Paya Carlos, Humar Atul, Dominguez Ed, Washburn Kenneth, Blumberg Emily, Alexander Barbara, Freeman Richard, Heaton Nigel, Pescovitz Mark D
Mayo Clinic, Rochester, MN, USA.
Am J Transplant. 2004 Apr;4(4):611-20. doi: 10.1111/j.1600-6143.2004.00382.x.

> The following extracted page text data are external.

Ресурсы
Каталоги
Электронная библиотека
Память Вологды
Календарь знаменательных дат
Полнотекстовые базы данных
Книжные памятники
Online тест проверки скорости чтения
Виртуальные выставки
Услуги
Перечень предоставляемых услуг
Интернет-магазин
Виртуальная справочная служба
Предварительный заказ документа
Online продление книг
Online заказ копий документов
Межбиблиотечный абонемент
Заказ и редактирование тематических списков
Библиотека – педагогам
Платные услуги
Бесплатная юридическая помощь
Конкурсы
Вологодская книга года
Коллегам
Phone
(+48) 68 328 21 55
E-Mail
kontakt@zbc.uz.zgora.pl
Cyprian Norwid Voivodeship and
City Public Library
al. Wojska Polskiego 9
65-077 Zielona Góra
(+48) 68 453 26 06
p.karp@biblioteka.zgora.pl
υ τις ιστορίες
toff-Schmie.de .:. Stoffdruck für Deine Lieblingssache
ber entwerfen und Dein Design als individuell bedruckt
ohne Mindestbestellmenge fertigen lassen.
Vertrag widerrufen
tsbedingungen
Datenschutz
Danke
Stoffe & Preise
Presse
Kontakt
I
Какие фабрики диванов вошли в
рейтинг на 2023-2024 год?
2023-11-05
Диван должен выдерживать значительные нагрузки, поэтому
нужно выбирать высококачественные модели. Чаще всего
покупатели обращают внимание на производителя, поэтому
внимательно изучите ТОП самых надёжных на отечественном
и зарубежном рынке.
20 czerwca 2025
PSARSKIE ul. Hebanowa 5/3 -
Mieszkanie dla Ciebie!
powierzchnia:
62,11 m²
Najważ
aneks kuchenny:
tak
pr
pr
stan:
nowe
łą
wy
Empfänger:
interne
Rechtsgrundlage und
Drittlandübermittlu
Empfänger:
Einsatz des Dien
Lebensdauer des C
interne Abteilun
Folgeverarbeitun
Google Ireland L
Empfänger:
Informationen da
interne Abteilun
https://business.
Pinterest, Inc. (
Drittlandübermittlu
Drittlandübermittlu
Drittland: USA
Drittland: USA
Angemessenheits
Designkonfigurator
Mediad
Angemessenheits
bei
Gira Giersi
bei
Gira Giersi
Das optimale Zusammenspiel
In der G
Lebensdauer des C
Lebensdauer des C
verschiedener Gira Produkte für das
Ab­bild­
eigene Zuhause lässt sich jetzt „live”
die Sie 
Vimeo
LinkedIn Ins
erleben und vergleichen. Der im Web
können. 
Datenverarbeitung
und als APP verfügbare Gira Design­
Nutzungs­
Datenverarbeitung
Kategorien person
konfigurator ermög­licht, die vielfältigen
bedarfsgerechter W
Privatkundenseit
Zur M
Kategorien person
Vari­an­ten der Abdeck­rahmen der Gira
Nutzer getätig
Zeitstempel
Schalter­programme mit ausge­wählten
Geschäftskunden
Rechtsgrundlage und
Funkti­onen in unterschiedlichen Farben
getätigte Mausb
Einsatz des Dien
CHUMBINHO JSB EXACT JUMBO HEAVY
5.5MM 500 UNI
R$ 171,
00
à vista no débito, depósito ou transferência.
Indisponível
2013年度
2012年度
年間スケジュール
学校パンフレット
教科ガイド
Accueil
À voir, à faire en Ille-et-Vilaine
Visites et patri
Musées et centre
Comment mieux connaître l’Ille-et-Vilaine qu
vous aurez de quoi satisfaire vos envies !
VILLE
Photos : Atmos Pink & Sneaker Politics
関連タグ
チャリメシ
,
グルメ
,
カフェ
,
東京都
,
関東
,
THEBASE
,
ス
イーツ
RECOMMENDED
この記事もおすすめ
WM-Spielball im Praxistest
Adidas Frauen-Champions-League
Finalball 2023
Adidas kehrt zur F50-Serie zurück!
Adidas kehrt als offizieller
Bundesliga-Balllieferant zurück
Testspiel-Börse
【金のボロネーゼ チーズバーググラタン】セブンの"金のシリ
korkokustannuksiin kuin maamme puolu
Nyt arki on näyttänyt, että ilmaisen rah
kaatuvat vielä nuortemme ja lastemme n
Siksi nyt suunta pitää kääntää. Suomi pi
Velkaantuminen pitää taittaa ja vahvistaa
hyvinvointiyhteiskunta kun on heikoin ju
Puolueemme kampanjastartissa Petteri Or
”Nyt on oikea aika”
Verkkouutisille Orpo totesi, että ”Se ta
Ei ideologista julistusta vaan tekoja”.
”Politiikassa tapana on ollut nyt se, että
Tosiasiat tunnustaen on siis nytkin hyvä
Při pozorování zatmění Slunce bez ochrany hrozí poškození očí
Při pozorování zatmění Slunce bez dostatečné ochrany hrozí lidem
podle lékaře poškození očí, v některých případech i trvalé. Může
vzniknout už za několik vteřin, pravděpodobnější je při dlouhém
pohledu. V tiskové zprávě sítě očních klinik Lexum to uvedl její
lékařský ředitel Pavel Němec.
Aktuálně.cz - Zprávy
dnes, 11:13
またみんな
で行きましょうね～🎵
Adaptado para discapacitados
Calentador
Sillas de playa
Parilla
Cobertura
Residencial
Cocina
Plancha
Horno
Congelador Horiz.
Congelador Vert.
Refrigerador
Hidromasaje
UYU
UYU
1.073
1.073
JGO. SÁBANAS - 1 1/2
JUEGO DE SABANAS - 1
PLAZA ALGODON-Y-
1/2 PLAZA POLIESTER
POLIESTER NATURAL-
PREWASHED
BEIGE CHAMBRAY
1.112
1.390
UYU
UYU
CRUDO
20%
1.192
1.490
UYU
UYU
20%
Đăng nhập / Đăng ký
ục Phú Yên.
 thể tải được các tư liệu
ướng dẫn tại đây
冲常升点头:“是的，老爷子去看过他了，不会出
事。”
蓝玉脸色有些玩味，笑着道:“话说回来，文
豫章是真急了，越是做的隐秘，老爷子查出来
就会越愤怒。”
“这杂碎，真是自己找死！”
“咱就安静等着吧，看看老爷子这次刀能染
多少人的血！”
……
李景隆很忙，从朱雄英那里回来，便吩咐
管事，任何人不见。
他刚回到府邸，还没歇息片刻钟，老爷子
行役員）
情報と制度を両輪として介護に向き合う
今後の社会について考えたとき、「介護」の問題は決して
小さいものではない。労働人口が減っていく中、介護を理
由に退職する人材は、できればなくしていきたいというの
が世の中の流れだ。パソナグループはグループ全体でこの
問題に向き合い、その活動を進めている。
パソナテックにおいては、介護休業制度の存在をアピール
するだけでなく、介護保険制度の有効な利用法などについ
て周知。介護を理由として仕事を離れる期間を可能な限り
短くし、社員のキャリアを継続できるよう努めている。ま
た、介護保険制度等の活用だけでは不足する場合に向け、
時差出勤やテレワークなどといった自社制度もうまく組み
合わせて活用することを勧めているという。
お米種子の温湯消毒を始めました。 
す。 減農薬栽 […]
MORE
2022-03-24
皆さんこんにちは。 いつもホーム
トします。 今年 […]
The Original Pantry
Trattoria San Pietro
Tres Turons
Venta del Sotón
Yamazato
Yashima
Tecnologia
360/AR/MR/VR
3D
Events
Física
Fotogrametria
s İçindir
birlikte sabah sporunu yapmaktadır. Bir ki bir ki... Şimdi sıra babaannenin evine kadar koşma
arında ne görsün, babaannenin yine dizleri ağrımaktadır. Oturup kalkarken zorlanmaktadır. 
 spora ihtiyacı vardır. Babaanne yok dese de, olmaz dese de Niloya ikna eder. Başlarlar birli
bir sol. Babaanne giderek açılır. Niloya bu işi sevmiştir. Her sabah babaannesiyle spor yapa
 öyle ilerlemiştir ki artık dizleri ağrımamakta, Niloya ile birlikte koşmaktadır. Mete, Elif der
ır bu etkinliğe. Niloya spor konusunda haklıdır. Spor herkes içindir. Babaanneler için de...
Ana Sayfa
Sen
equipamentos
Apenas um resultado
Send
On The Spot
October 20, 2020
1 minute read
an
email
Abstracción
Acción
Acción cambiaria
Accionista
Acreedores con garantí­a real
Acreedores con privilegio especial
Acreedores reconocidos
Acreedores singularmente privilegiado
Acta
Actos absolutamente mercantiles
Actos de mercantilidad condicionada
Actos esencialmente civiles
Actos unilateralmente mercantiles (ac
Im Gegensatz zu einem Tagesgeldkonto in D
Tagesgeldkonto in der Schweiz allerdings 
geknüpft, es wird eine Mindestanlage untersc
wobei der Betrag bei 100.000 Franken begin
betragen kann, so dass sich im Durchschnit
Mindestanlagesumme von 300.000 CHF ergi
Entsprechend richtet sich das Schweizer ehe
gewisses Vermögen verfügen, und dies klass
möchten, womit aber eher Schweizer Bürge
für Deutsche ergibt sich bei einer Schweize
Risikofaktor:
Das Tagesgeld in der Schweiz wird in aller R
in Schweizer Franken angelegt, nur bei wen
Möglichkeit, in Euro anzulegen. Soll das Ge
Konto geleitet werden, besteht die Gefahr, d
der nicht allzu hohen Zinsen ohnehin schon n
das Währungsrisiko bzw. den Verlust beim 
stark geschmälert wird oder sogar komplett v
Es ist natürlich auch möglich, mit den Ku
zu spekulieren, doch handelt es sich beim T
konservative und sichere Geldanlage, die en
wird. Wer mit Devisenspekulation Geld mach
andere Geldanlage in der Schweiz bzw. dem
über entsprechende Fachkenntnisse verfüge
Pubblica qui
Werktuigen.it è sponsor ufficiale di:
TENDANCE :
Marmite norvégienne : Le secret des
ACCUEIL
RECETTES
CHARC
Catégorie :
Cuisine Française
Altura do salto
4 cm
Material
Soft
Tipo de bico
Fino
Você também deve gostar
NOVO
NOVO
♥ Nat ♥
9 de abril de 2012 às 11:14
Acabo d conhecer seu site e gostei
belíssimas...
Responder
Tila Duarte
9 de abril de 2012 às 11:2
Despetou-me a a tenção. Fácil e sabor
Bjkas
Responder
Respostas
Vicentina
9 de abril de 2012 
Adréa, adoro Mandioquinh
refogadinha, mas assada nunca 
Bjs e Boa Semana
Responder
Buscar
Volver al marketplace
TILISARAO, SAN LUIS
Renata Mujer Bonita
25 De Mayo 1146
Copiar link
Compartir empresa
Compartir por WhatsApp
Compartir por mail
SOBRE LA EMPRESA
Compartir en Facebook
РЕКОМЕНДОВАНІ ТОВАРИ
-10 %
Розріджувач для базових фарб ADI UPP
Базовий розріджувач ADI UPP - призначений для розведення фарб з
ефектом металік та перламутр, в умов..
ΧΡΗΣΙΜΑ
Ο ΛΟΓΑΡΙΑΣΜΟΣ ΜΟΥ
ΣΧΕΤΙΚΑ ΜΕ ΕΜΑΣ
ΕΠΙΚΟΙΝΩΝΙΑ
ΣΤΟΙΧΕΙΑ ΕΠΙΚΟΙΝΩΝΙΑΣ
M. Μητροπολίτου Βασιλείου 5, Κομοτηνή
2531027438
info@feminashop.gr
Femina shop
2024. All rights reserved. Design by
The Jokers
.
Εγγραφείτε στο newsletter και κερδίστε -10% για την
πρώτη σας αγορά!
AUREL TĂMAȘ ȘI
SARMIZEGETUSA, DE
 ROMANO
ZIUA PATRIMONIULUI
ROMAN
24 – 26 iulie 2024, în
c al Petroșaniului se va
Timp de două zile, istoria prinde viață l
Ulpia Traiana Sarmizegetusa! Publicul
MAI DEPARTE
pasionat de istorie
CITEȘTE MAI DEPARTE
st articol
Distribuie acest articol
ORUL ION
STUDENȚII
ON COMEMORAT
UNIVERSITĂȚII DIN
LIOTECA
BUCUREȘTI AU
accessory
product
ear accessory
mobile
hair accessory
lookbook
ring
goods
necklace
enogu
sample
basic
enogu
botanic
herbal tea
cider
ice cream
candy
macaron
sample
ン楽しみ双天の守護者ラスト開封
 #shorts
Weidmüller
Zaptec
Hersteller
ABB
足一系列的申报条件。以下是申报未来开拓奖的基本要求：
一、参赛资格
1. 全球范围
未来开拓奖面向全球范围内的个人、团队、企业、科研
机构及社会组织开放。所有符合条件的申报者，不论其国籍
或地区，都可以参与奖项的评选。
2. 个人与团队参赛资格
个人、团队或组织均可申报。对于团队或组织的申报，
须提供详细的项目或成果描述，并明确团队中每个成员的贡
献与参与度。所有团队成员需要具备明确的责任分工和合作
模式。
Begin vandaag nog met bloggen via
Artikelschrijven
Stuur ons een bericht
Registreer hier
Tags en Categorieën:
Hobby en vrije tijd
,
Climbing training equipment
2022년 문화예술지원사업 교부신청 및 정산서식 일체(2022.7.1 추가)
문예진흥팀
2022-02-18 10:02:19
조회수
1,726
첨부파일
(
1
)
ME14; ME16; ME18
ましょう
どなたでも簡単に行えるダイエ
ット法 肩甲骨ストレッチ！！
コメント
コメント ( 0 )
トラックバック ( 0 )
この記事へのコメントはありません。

We compared the efficacy and safety of valganciclovir with those of oral ganciclovir in preventing cytomegalovirus (CMV) disease in high-risk seronegative solid organ transplant (SOT) recipients of organs from seropositive donors (D+/R-). In this randomised, prospective, double-blind, double-dummy study, 364 CMV D+/R- patients received valganciclovir 900 mg once daily or oral ganciclovir 1000 mg three times a day (tid) within 10 days of transplant and continued through 100 days. CMV disease, plasma viremia, acute graft rejection, graft loss and safety were analyzed up to 6 and 12 months post-transplant. Endpoint committee-defined CMV disease developed in 12.1% and 15.2% of valganciclovir and ganciclovir patients, respectively, by 6 months, though with a difference in the relative efficacy of valganciclovir and ganciclovir between organs (i.e. an organ type-treatment interaction). By 12 months, respective incidences were 17.2% and 18.4%, and the incidence of investigator-treated CMV disease events was comparable in the valganciclovir (30.5%) and ganciclovir (28.0%) arms. CMV viremia during prophylaxis was significantly lower with valganciclovir (2.9% vs. 10.4%; p=0.001), but was comparable by 12 months (48.5% valganciclovir vs 48.8% ganciclovir). Time-to-onset of CMV disease and to viremia were delayed with valganciclovir; rates of acute allograft rejection were generally lower with valganciclovir. Except for a higher incidence of neutropenia with valganciclovir (8.2%, vs 3.2% ganciclovir) the safety profile was similar for both drugs. Overall, once-daily oral valganciclovir was as clinically effective and well-tolerated as oral ganciclovir tid for CMV prevention in high-risk SOT recipients.
我们比较了缬更昔洛韦与口服更昔洛韦在预防血清学阴性的高风险实体器官移植(SOT)受者(供体血清学阳性、受体血清学阴性,即D+/R-)发生巨细胞病毒(CMV)疾病方面的疗效和安全性。在这项随机、前瞻性、双盲、双模拟研究中,364例CMV D+/R-患者在移植后10天内接受每日一次900 mg缬更昔洛韦或每日三次(tid)1000 mg口服更昔洛韦治疗,并持续至100天。对移植后6个月和12个月内的CMV疾病、血浆病毒血症、急性移植物排斥反应、移植物丢失及安全性进行分析。至6个月时,终点委员会定义的CMV疾病在缬更昔洛韦组和更昔洛韦组中的发生率分别为12.1%和15.2%,不过缬更昔洛韦和更昔洛韦在不同器官中的相对疗效存在差异(即器官类型-治疗交互作用)。至12个月时,各自的发生率分别为17.2%和18.4%,且缬更昔洛韦组(30.5%)和更昔洛韦组(28.0%)中研究者治疗的CMV疾病事件发生率相当。预防期间缬更昔洛韦组的CMV病毒血症显著更低(2.9%对10.4%;p = 0.001),但至12个月时二者相当(缬更昔洛韦组为48.5%,更昔洛韦组为48.8%)。缬更昔洛韦可延迟CMV疾病和病毒血症的发病时间;缬更昔洛韦组急性同种异体移植物排斥反应的发生率总体较低。除缬更昔洛韦组中性粒细胞减少症发生率更高(8.2%,更昔洛韦组为3.2%)外,两种药物的安全性概况相似。总体而言,对于高风险SOT受者预防CMV,每日一次口服缬更昔洛韦在临床疗效和耐受性方面与每日三次口服更昔洛韦相当。